The Blue Town initiative focused firstly on the practical effects of Irish government and commercial policy and funding positions with regard to rural broadband to rural areas. But as part of the Blue Town roadshow, KLP sought expression of interest in communities interested in installing, operating and owning their own FTTP network. From those interested parties Piltown- Fiddown was selected as the pilot. B4OC was established as a nonprofit company to drive the network development. The new company appointed an appropriately qualified one of their volunteers to work as a Coordinator from among the volunteers, who continued to do the bulk of technical, sales/ marketing, financial planning, administration, and construction works on the project.
KLP used LEADER to assist B4OC in the technical network planning and financial modelling, the training of volunteers to perform tasks such as fibre optic cable splicing, installation, etc. Due to national restrictions on LEADER supporting many broadband capital elements, KLP secured a private philanthropy fund: Tomar Trust, to support that vital element. B4OC negotiated backhaul linage and capacity from a broadband node on the Irish Rail line which ran through the area. This being the first such community link, was one of a series of firsts for Piltown-Fiddown in terms of broadband development in Ireland.
In February 2022 the network went live and the company has connected 100 homes and businesses, with many more in development for connection. In June 2022 B4OC won the overall Irish Digital Town Award, and in October of the year also won European Network For Rural Development’s (ENRD) overall 2022 Rural Inspiration Award.

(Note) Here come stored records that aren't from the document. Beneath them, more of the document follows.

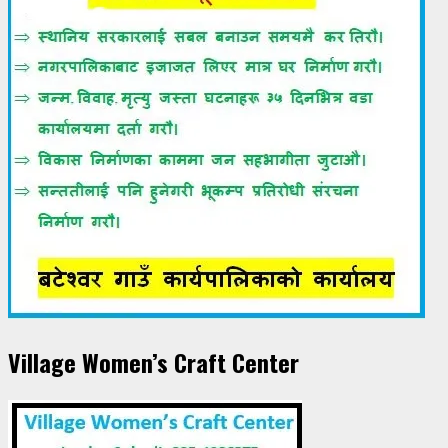
Village Women’s Craft Center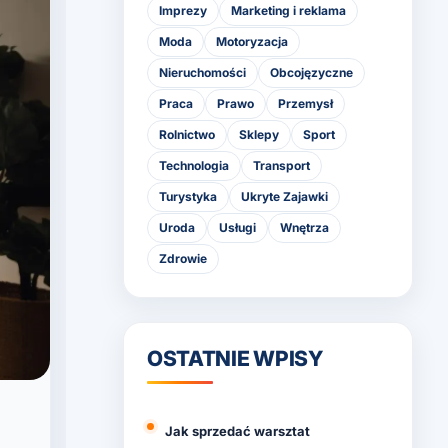
Imprezy
Marketing i reklama
Moda
Motoryzacja
Nieruchomości
Obcojęzyczne
Praca
Prawo
Przemysł
Rolnictwo
Sklepy
Sport
Technologia
Transport
Turystyka
Ukryte Zajawki
Uroda
Usługi
Wnętrza
Zdrowie
OSTATNIE WPISY
Jak sprzedać warsztat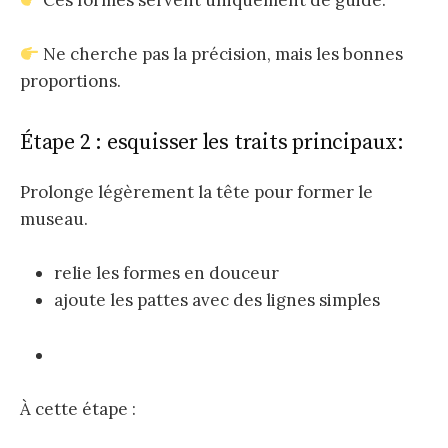
Ces formes servent uniquement de guide.
Ne cherche pas la précision, mais les bonnes
proportions.
Étape 2 : esquisser les traits principaux:
Prolonge légèrement la tête pour former le
museau.
relie les formes en douceur
ajoute les pattes avec des lignes simples
À cette étape :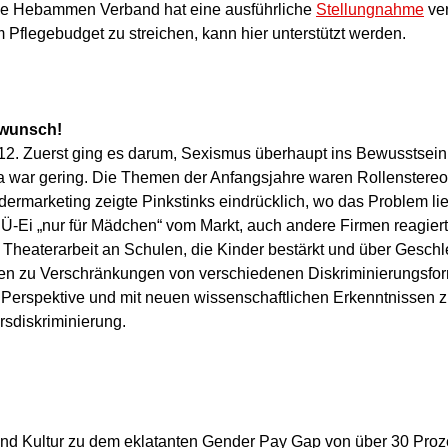
che Hebammen Verband hat eine ausführliche
Stellungnahme
ver
flegebudget zu streichen, kann hier unterstützt werden.
kwunsch!
12. Zuerst ging es darum, Sexismus überhaupt ins Bewusstsein
a war gering. Die Themen der Anfangsjahre waren Rollenstereo
marketing zeigte Pinkstinks eindrücklich, wo das Problem lieg
Ei „nur für Mädchen“ vom Markt, auch andere Firmen reagierten
t Theaterarbeit an Schulen, die Kinder bestärkt und über Geschle
tten zu Verschränkungen von verschiedenen Diskriminierungsfo
 Perspektive und mit neuen wissenschaftlichen Erkenntnissen zu
rsdiskriminierung.
 und Kultur zu dem eklatanten Gender Pay Gap von über 30 Proz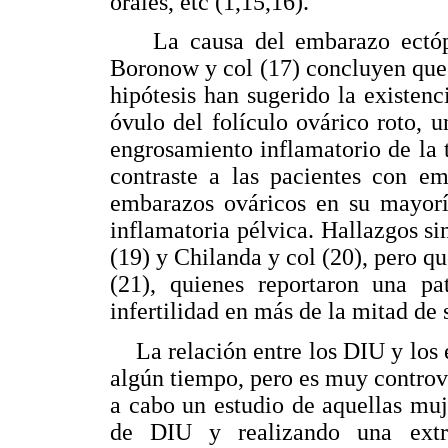
orales, etc (1,15,16).
La causa del embarazo ectópic
Boronow y col (17) concluyen que 
hipótesis han sugerido la existenc
óvulo del folículo ovárico roto, u
engrosamiento inflamatorio de la 
contraste a las pacientes con em
embarazos ováricos en su mayorí
inflamatoria pélvica. Hallazgos si
(19) y Chilanda y col (20), pero q
(21), quienes reportaron una pa
infertilidad en más de la mitad de 
La relación entre los DIU y los 
algún tiempo, pero es muy controve
a cabo un estudio de aquellas mu
de DIU y realizando una extr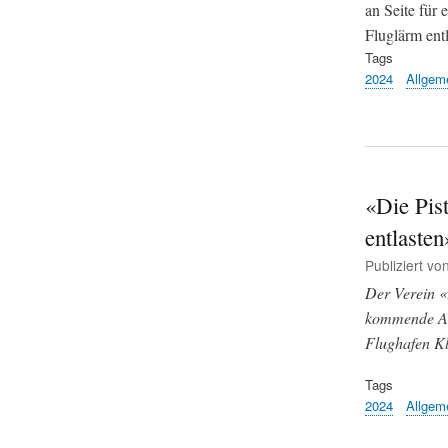
an Seite für
Fluglärm ent
Tags
2024
Allgem
«Die Pis
entlaste
Publiziert vo
Der Verein «
kommende Abs
Flughafen Kl
Tags
2024
Allgem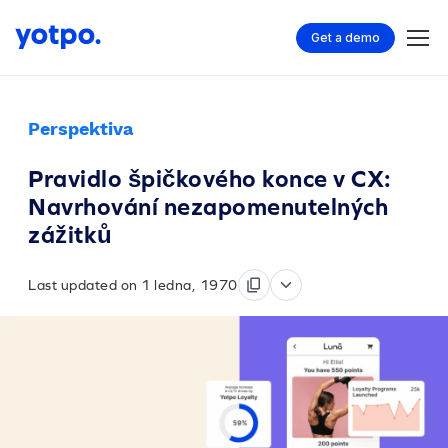
Get a demo
Perspektiva
Pravidlo špičkového konce v CX:
Navrhování nezapomenutelných
zážitků
Last updated on 1 ledna, 1970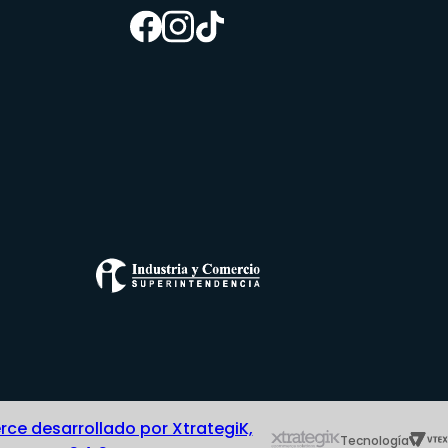
e desarrollado por XtrategiK,
Tecnología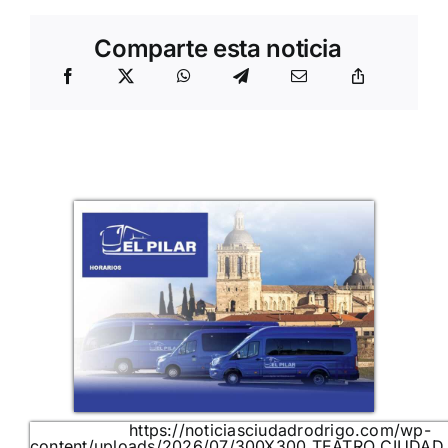
Comparte esta noticia
https://noticiasciudadrodrigo.com/wp-
content/uploads/2026/07/300X300_TEATRO_CIUDAD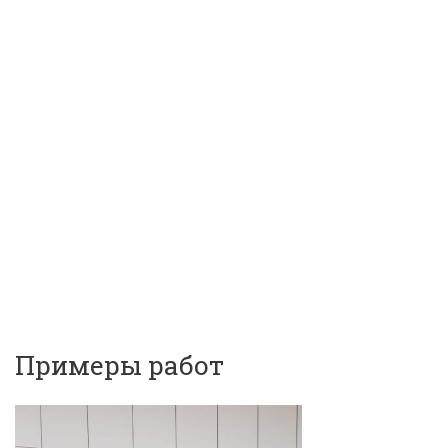
Примеры работ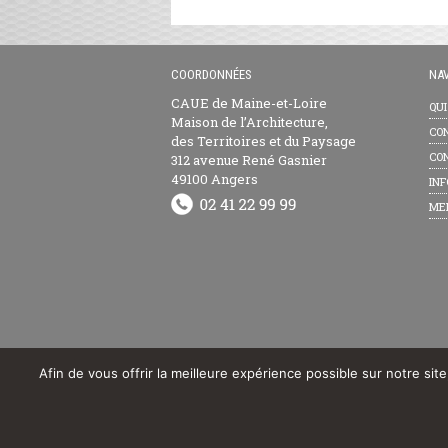
COORDONNÉES
NAV
CAUE de Maine-et-Loire
QU
Maison de l’Architecture,
CON
des Territoires et du Paysage
CON
312 avenue René Gasnier
49100 Angers
INF
ME
Afin de vous offrir la meilleure expérience possible sur notre sit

The lack of high-speed broadband has been recognised as an issue in rural Ireland, with it being a clear strategic action in KLP’s Local Development Strategy. The provision of high-speed broadband as a marginal (rather than a premium) cost is invaluable to attracting and retaining residents and businesses in rural areas.
The project is a first in terms of community broadband provision in Ireland. In that it addresses a need that neither the market- nor state actions are addressing. This in itself is both significantly innovative and valuable as a model. But there are two more elements that make the project even more valuable and emblematic.
- The project is eminently scalable and transferable.
- The project is developing to become a profitable social enterprise, retaining much of the value of the project in the Local Loop.
Scalability: The lessons of Piltown-Fiddown can be build on in the immediate locality: neighbouring towns and villages that will learn from B4OC’s example.
Transferability: The project model is also transferable to other parts of both Ireland and other EU states.
Financially Viable: The business case of a community-owned FTTP broadband network is sound on operation expenses (Op-ex). Most of the costs are in capital works (Cap-ex), which if supported will allow a relatively quick payback period. The surplus accruing by the non-dividend distributing company, can be retained as a operational reserve, reinvested in expansion, subsidise lower charges- or invest in other non-broadband community initiatives.
The success of the Piltown-Fiddown project will mean it can compete for businesses attractions to its community-owned Enterprise Centre; its school can use distance learning technology, its sick and elderly use online consultations; its residents can avail of streaming, teleconferencing and other leisure and utility services. Once again it is a model for transference to other LAG regions.